The Yoseri Desk·August 2026·5 min

The rule that sounds boring and keeps you alive

Risk roughly one percent of your capital on any single position. That is the whole rule, and to a beginner it sounds painfully slow — why grind one percent at a time when you could bet ten? The answer is that the goal is not to grow fast on your best day, it is to still be in the game after your worst week. Small position sizes are what make that survival possible.

Why small sizes survive

At one percent per position, even a brutal run of ten straight losses barely dents your capital, leaving you calm and fully able to keep executing your edge. At ten percent per position, that same run is catastrophic — and worse, it triggers the panic and chasing that turn a drawdown into a wipeout. Small sizing does not just limit losses; it protects the clear head you need to keep making good decisions.

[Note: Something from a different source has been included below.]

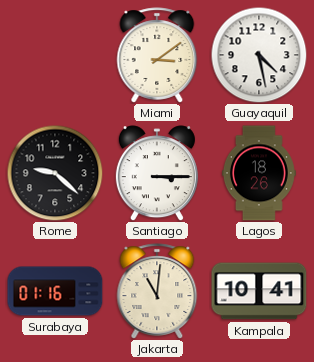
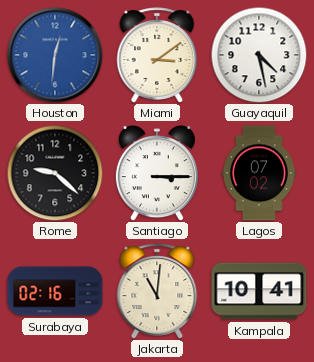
Houston: none -> 12:31
Lagos: 18:26 -> 07:02
Surabaya: 01:16 -> 02:16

Key idea: the first job of position sizing is not to maximise growth, it is to make ruin almost impossible. A modest edge survives small sizing forever; even a strong edge can be destroyed by sizing too big.

The asymmetry of losses

Losses hurt more than equivalent gains help, because of how percentages compound. Lose 50% and you need a 100% gain just to recover; lose 10% and you need only about 11%. Keeping each position small keeps your drawdowns in the shallow zone where recovery is easy, instead of the deep zone where the math quietly works against you for months.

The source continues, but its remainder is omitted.